Rather on the level of a mediocre pulp novel, it has nothing of the slickness, vitality or humour of similar Hollywood products of the period. Even the model work, which is somewhat sparse, isn’t terribly convincing. The only real source of entertainment is the overacting of Hans Albers and the languid posing of the statuesque Sybille Schmitz. A young Peter Lorre also appears in the film, but he doesn’t have much to do except stand around and look mournful, and for good reason. It was the final film that either Lorre or Kurt Siodmak would make in Germany before the outbreak of war.
There were actually three versions of F.P.1 Doesn’t Answer produced in three different languages performed by three different casts: German, French and English. Peter Lorre appears in the German version, of course, but I’m unsure of the existence of the other versions. If they do exist they’re not in wide distribution. Filming multiple versions in different languages was common in the early sound film period, in fact some say the Spanish version of Dracula (1931) is far superior to the Bela Lugosi version, but that’s another story for another time. Right now I’ll ask you to please join me next week when I have the opportunity to sterilise you with fear during more terror-filled excursions to the dark side of the Land Of Chocolate for…Horror News! Toodles!

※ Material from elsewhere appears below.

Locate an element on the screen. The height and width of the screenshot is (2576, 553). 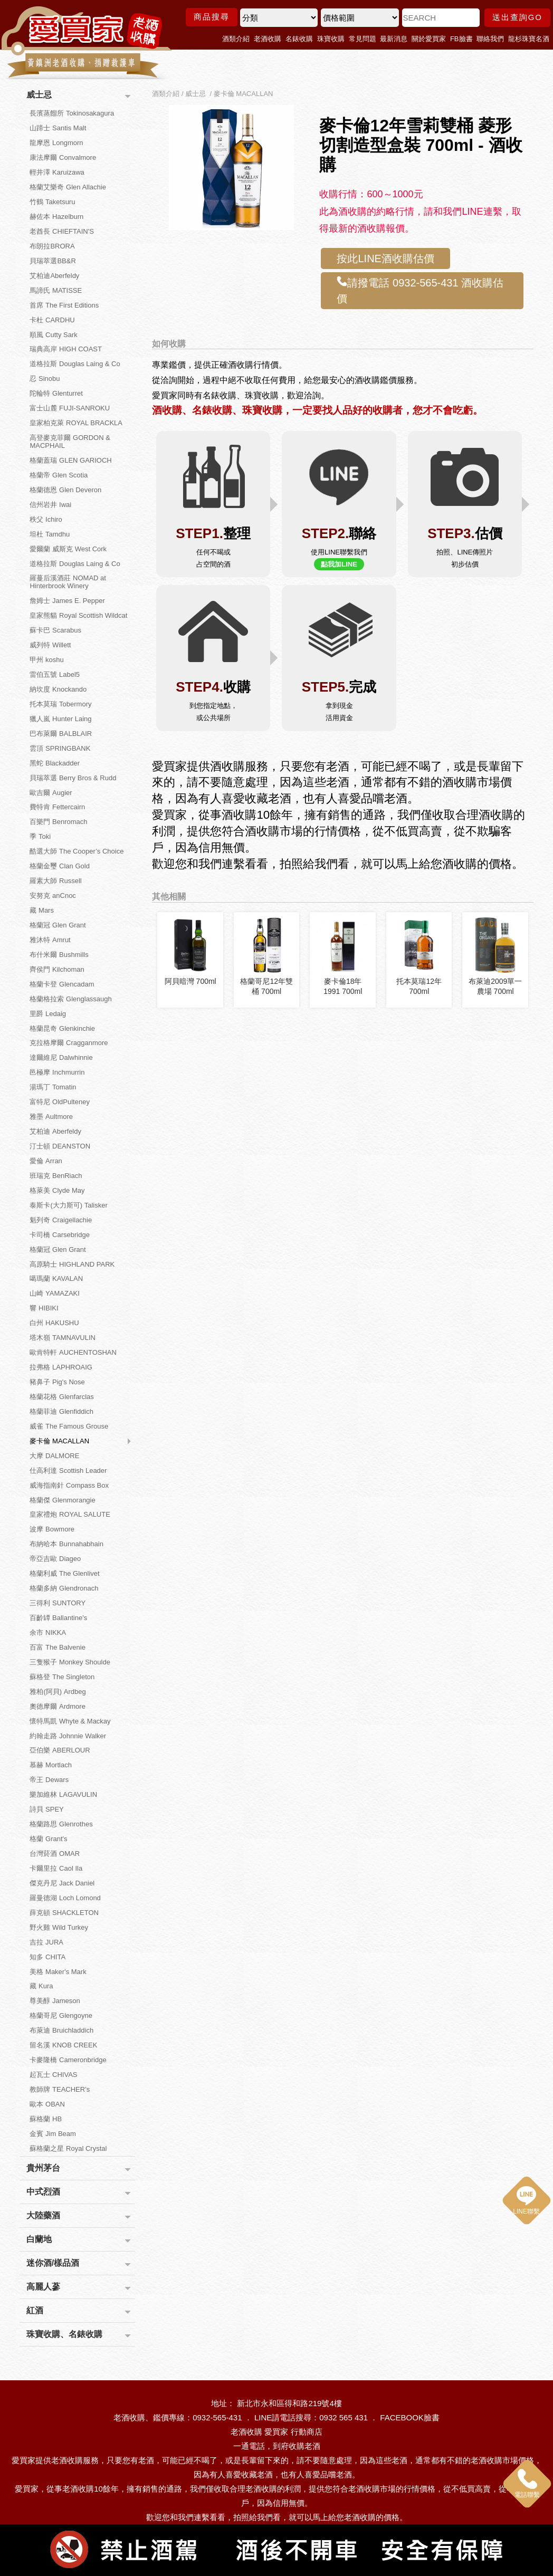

F.P.1 Doesn’t Answer (1932)
“F.P.1” does survive in an English cut. Fox Film edited out most of the sci-fi fi/aviation content to focus on the romance. (There was no mad scientist, so they had no choice. :/ ) It was Conrad Veidt’s first English-speaking role. He was totally unconvincing, and at times unintelligible. A slow-moving film became a totally stationary one – like F.P.1 itself, sabotaged to go nowhere.